Most instruments fill an interval and report it. This one does the opposite. It is built around emptiness — rain, light, and leaves pass straight through without accumulating.

We shape clay into a vessel, but it is the emptiness inside that makes it useful. Laozi · Dao De Jing, Ch. 11

In place of a reading, the vessel offers a gap: the narrow, charged distance between your face and its reflection. Time, here, is read inward — the interval that makes memory, contact, and attention possible at all.

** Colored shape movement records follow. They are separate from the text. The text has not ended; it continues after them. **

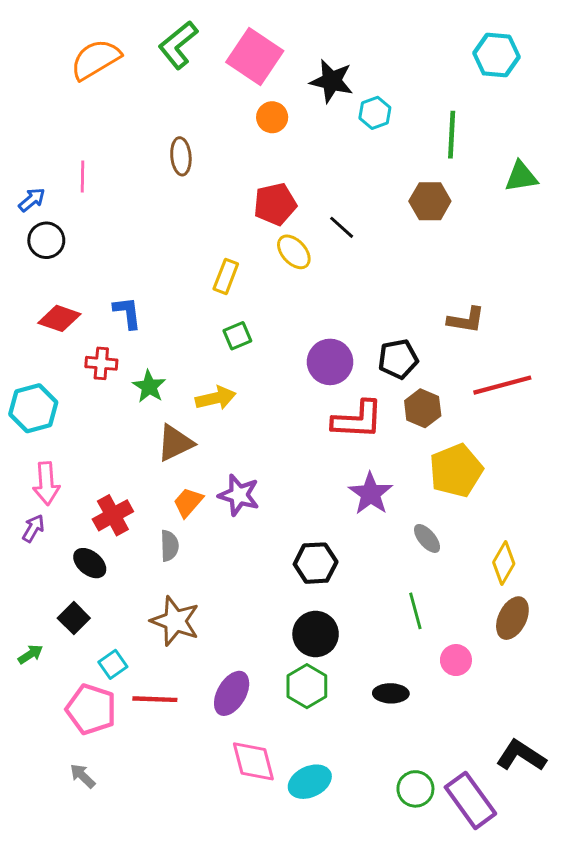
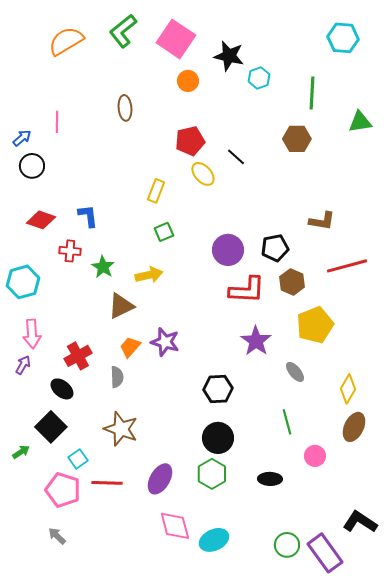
black square: (74, 618) -> (51, 427), size x1.4

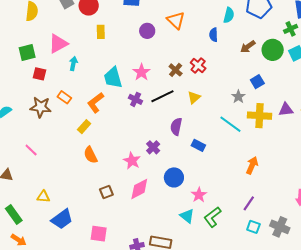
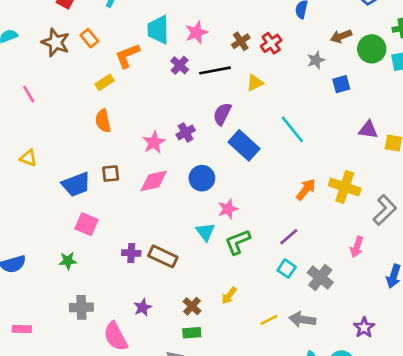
gray star: (238, 97) -> (316, 60), moved
yellow cross: (260, 116) -> (345, 187), moved
blue rectangle: (198, 145) -> (244, 145), size x1.6
blue trapezoid: (62, 219) -> (76, 184), moved

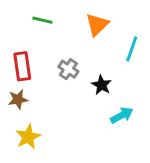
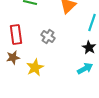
black star: (102, 85) -> (89, 47), moved
yellow star: (28, 137) -> (35, 67), moved

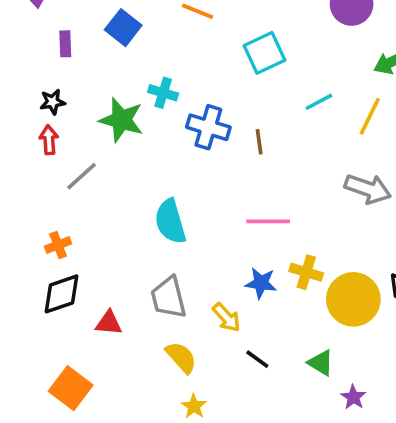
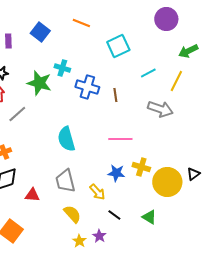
gray arrow: (368, 189) -> (160, 109), moved
purple star: (353, 397) -> (99, 236), moved

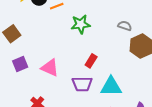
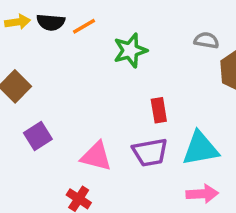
red rectangle: (91, 61) -> (159, 110), turned -32
pink triangle: (50, 68) -> (96, 156), moved

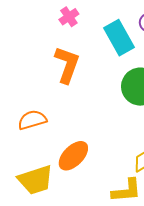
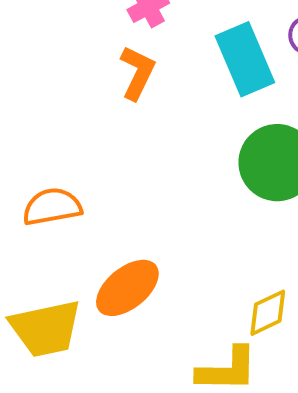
orange L-shape: (67, 65) -> (137, 73), moved, size x0.7

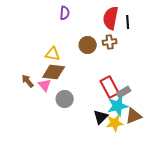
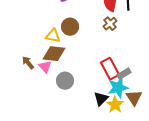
brown cross: (110, 42) -> (110, 24), turned -32
brown circle: (88, 45) -> (70, 27), moved
brown triangle: (134, 116) -> (134, 98), turned -42
yellow star: (115, 123) -> (115, 105), turned -30

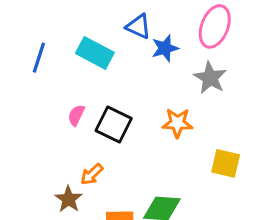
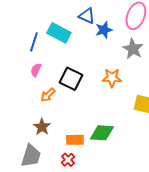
blue line: (39, 58) -> (34, 42), moved
pink semicircle: (76, 115) -> (36, 70), moved
orange arrow: (92, 174) -> (48, 95), moved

A fossil-stone bowl set into a mossy autumn forest floor; a convex mirror behind a field of drilled holes returns a soft, blurred human face.
PL. IIThe pierced mirror · a face returned through the void

A clock that fills nothing, and so keeps the only time that cannot be counted.

03Infrastructure

Shifting Dipper, Still Center

Untitled Time is not a single monument but a network: vessels set into the old-growth canopy of College Woods in the figure of the Big Dipper, anchored by a central Polaris node.

It draws the paradox of the I Ching into the ground — the interplay between constant cyclic change and the one unmoving pivot.

Biàn yì · change · the shifting dipper
The Seven Bowls

Seven kindred stone bowls scattered along the trails. They age asynchronously — moss claims one faster, a different canopy alters the light on each mirror. They embody the constant flow of time.

Bù yì · constancy · the still center
The Polaris Basin

At the heart of the network sits the anchor. Unlike the seven draining bowls, this larger basin holds water — a still cosmic axis, the quiet pool where the downward flow finally rests.

The Big Dipper and Polaris over a night view of Earth, a dashed line tracing roughly 5,800 km across the Atlantic between the Virginia and Scotland sites.
PL. IIIThe plan · mapped from sky to ground across two continents
05Deep Sky

The Unmoving Center Is Moving

The still center hides a deeper truth. Polaris is the pole star only for now: Earth's axial precession swings it through a 26,000-year cycle, and the North Star will drift from north.

Aligning the woodland to Polaris today fixes a single instant in cosmic history. The unmoving center is itself moving — a piece of architecture built for a sky that will not stay still, tying the geology underfoot to the geology overhead.

We anchor to a star that is already leaving.

06The Vessel

Carved From Time Itself

A bowl carved from fossil stone, raised on slender supports in a forest clearing. Behind a field of drilled holes, a convex steel mirror returns your face — brief and curved against deep time.

An elevation and material study of the Coquina vessel resting lower in the forest, its carved fossil surface catching the light.
PL. IVElevation & material study · Coquina, College Woods

The work spans continents. A sister vessel stands at the University of St Andrews, in Scotland. Each site is cut from its own stone, so each becomes its own clock.

Virginia · College Woods
Coquina
fossil stone, young at ~2.5 million years
now330 Ma
Scotland · St Andrews
Carboniferous limestone
fossiliferous, ~330 million years
now330 Ma

Each site meets a single body twice. Every vessel exists at two heights — a person meets the work differently across a lifetime; a parent and a child meet it differently in the same moment.

The Coquina vessel raised to adult eye level at walking scale in the forest.
Adult eye levelthe inheritor
A lower, child-height version of the Coquina vessel in the forest.